Matt over at Fuddbusters (who is a lawyer, and FFL, and stamp collector) pointed out that the machinations pulled by NYC to "moot" the previous case basically shoot themselves in the foot over trying to moot this one as well.
The previous NYC case was argued for a
decade. As soon as it was granted
certiori, the Mayor, the Governor and the NYAG colluded to moot the case in less than two weeks.
So, to moot this case would likely need to find a way to not "damage" every denied applicant (using Spats' ripeness formulation) which is a large class in the State. So, they are likely between a rock and a hard place.

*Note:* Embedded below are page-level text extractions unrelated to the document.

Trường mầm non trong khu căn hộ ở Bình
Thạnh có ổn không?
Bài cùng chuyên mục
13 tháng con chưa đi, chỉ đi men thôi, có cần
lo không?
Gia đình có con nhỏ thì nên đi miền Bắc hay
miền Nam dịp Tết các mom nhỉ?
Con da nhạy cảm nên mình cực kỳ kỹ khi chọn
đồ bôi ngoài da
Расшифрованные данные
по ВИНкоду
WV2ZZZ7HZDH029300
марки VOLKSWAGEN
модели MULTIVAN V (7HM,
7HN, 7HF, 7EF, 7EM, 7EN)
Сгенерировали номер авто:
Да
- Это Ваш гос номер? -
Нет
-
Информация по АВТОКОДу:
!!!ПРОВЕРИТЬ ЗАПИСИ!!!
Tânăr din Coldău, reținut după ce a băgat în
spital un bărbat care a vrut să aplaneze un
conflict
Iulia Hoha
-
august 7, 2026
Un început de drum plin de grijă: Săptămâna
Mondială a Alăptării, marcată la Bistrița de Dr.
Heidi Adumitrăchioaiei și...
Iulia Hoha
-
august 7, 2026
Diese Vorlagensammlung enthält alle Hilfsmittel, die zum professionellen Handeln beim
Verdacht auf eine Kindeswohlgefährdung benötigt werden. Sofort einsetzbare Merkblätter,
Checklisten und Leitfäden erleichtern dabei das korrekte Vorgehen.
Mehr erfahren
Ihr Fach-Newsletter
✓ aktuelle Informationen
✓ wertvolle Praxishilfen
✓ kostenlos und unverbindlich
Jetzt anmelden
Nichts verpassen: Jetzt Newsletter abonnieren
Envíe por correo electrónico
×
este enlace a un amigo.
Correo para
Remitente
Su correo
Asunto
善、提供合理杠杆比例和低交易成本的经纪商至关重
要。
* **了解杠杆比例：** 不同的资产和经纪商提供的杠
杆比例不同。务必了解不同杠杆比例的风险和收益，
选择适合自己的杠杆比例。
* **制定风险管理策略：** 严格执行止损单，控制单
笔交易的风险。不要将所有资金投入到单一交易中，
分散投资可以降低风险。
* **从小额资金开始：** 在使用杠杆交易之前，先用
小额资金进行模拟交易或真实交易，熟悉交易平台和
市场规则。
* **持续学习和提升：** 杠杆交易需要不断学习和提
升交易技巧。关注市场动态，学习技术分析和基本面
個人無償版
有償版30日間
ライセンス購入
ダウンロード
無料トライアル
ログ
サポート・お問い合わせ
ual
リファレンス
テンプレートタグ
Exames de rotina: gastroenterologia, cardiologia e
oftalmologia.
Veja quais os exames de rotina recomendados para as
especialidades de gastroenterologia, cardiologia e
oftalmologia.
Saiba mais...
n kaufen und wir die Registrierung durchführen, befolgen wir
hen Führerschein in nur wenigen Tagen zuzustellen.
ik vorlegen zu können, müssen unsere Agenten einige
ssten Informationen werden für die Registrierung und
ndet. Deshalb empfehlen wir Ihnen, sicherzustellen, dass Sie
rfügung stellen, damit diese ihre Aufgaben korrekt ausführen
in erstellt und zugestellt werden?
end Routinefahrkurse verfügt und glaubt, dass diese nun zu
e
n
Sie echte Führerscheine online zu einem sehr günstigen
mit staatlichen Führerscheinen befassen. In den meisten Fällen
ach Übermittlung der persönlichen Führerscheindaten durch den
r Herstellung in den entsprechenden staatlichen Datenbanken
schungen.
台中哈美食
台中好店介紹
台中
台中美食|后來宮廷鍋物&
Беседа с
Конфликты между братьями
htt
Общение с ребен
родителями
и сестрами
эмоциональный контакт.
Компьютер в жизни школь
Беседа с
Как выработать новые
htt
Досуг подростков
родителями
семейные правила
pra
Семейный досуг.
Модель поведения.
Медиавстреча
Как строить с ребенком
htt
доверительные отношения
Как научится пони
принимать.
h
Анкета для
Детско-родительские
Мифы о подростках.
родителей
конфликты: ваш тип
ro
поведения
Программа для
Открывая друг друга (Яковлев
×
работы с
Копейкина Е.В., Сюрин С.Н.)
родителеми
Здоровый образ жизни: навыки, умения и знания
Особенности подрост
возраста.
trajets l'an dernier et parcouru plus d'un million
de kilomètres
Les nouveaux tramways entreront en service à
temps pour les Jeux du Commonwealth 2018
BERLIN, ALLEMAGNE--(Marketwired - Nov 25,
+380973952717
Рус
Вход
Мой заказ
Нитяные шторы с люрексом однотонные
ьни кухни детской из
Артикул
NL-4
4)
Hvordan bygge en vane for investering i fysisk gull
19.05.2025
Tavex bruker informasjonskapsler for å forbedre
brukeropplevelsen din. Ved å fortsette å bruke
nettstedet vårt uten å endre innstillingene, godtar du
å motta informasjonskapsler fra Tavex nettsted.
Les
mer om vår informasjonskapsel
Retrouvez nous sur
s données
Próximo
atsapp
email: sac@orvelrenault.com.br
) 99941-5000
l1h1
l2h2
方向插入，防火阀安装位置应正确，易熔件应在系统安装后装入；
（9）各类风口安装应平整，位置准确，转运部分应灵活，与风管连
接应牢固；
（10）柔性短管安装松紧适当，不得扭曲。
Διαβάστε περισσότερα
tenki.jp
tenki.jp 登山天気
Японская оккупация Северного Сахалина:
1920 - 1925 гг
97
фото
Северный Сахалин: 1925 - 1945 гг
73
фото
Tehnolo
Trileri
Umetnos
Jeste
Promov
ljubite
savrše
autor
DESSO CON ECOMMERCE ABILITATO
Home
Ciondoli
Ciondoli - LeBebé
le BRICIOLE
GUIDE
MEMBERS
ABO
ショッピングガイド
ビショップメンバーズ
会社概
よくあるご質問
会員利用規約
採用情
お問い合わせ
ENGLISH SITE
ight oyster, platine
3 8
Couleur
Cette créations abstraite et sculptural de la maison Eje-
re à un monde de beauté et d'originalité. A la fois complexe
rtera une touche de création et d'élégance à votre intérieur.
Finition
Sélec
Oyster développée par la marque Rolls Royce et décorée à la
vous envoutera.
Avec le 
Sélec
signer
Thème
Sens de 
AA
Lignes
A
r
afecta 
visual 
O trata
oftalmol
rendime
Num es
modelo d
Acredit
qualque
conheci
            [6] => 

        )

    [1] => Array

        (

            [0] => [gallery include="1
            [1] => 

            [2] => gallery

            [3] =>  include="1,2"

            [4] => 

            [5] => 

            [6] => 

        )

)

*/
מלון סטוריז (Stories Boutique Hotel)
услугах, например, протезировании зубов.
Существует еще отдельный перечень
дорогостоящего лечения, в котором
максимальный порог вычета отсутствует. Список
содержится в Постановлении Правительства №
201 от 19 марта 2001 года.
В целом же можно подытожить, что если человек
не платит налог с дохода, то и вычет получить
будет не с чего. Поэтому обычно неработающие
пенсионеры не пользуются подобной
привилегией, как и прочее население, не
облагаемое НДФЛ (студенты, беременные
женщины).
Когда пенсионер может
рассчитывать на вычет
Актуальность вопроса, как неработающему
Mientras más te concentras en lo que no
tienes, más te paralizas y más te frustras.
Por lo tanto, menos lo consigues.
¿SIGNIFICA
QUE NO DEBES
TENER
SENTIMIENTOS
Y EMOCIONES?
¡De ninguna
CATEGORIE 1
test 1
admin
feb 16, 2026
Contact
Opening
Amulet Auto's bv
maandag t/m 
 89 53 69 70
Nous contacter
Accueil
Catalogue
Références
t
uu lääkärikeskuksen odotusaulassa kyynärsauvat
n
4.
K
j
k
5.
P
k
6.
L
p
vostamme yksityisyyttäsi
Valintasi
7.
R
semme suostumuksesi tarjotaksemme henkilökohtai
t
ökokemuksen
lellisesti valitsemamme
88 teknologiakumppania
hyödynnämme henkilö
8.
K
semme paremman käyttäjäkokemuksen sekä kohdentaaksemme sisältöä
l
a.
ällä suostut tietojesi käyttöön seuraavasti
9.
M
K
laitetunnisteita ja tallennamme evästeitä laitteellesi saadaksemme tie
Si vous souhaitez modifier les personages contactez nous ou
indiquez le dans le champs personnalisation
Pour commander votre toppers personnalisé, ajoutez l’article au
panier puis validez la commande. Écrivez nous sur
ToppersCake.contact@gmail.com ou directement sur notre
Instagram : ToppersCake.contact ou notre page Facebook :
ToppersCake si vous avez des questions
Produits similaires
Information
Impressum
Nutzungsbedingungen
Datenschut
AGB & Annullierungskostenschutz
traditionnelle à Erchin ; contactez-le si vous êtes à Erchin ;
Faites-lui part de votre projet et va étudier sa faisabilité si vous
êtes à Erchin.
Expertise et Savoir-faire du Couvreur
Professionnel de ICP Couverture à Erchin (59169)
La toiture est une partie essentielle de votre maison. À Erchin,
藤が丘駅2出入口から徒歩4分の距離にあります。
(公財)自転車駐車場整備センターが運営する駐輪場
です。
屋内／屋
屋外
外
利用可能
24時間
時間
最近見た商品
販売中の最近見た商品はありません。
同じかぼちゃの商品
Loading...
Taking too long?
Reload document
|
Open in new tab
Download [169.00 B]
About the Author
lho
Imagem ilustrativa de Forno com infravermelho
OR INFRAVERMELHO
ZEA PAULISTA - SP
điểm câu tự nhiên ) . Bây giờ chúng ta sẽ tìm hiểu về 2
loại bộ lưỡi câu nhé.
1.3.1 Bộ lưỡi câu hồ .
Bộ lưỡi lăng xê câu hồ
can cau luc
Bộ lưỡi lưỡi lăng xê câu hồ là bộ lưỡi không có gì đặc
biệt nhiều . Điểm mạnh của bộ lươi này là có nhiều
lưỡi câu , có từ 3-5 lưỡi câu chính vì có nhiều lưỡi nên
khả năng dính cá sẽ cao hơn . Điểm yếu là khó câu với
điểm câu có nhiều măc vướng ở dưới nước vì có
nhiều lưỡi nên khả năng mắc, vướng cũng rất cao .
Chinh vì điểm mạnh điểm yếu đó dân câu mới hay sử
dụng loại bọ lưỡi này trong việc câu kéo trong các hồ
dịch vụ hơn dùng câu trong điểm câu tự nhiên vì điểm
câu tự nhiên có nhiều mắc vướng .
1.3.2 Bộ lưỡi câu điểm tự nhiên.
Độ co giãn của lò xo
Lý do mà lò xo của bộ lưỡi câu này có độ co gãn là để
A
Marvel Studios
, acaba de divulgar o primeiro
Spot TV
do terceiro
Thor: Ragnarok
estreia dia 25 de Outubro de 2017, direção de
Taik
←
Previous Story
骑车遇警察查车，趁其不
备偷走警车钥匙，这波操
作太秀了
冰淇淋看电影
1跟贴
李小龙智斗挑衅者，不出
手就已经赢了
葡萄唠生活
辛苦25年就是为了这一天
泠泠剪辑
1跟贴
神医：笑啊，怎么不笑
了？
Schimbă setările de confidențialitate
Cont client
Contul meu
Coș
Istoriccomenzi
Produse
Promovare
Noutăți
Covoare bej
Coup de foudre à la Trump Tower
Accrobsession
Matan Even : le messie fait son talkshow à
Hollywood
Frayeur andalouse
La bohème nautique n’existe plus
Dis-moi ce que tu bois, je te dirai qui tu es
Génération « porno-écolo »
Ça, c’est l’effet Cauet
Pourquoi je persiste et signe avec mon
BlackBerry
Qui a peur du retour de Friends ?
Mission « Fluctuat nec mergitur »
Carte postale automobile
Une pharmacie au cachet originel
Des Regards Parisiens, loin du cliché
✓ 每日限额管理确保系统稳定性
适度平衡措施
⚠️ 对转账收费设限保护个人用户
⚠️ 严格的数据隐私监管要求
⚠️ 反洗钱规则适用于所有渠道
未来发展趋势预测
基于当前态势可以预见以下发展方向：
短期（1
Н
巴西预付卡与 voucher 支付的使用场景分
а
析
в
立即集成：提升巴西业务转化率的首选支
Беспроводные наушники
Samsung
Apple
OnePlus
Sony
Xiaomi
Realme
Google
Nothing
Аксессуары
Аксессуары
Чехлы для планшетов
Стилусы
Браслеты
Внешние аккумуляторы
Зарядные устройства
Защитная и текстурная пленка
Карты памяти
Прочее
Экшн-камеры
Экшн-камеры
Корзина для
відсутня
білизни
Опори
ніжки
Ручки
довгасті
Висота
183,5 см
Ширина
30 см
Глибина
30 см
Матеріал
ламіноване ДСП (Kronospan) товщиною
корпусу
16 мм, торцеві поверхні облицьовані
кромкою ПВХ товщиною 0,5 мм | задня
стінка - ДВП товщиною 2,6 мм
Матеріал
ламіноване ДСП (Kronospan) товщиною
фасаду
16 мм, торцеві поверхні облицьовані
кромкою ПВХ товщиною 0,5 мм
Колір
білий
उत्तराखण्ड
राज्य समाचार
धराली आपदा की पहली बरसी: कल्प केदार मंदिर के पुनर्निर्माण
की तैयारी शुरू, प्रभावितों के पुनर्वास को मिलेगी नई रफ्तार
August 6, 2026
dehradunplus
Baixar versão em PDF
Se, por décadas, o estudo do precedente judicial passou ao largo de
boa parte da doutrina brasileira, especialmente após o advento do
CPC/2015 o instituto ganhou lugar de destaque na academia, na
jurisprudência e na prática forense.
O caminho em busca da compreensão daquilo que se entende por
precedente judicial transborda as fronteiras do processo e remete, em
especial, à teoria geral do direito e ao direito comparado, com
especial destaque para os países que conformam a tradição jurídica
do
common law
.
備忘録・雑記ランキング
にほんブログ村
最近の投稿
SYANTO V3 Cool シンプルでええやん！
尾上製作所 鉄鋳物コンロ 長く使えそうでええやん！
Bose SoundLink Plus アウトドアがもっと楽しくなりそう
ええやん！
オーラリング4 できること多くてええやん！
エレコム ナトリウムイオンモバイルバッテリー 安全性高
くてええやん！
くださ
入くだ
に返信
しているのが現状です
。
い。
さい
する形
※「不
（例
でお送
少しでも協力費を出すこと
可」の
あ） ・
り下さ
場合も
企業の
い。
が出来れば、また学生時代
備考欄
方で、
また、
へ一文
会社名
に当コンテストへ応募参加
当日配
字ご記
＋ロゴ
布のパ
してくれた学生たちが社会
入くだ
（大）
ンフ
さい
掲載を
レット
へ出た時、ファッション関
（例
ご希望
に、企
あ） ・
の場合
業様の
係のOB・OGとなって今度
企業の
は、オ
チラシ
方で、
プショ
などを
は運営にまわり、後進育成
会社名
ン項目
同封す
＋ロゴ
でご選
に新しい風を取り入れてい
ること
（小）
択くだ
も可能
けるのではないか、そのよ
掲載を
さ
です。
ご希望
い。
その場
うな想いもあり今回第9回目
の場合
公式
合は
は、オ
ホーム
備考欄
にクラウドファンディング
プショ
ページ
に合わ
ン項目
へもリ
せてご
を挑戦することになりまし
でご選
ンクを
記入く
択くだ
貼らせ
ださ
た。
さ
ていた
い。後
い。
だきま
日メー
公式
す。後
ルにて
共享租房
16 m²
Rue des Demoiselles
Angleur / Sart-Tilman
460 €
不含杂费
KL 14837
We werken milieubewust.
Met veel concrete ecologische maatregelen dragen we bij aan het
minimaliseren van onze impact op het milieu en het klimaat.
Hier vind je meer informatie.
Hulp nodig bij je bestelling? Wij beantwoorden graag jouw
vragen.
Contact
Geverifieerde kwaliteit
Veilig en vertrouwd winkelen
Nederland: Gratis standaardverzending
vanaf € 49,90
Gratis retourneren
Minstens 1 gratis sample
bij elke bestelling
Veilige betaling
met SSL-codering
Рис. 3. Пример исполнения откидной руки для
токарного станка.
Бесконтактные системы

.apparently many judges ignore this.
Ah, "strict scrutiny" is meant to limit
legislators, not courts. Courts will follow laws as established and following known precedent.
It takes a pretty unique intersection for these cases to "break out." Person is charged with Violation, they are offered a plea deal which is no more than a fine. Most people are busy living their lives. Pay the fine, it all goes away. Or, find a suitable legal team and contend "the Law making it a Violation is wrong" and stick to that for a decade or more.
The Cook County, Illinois AR ban is dumb, and goes against common use, etc. But, until someone can present a case that clearly states "Demonstrate the Public Good the ban fulfills" and have them answer that contention, the law stands. Law is a ponderous and considered thing. It does not corner in tight radii.